The Aspirus hospital system had been spreading up the map, acquiring small community hospitals. In 2015 it made its move on Riverview Hospital. A battle began. Fearing what a corporation might do to their community, people overwhelmingly said ‘no’ to the plan to purchase. Aspirus then made threats, saying that if its offer was rejected, it would build a large Aspirus hospital close to Riverview, thus threatening to run the community hospital out of business.
Feeling like it had no other choice, the community reluctantly agreed to the purchase, with the condition that there would be a trust fund dedicated to the community and that the hospital would keep ‘Riverview’ in its name. But when the cover slid off the sign at the opening ceremony, the name said only ‘Aspirus.’
The arm-twisting purchase and name change were signs of things to come.
The most serious, and harmful, change was to employees’ healthcare plan. Aspirus owns the insurance company that provides the health insurance to employees at the hospital. The plan is very expensive, with high deductibles. Aspirus profits off of employees who get sick and have to utilize the Aspirus insurance plan for medical care.
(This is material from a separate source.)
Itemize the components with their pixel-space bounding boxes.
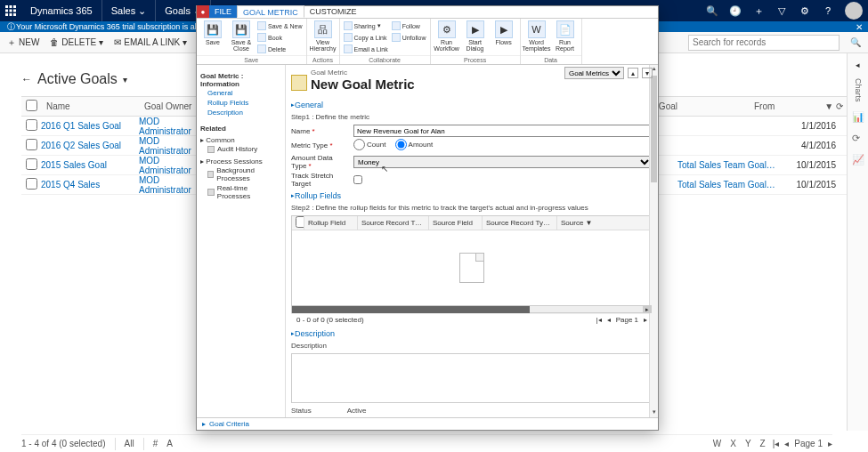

One grandmother who has been an employee at the hospital for over 40 years got cancer. She was forced to use her retirement savings to pay for her treatment through Aspirus’ expensive plan. While in treatment she continued to work at the hospital because she financially had too. She is over 60 years of age, has two young grandchildren to help care for, and due to the high cost of Aspirus’s medical plan and continued low wages, now she cannot afford to retire. A hospital with a caring and community-centered philosophy would not have treated her this way.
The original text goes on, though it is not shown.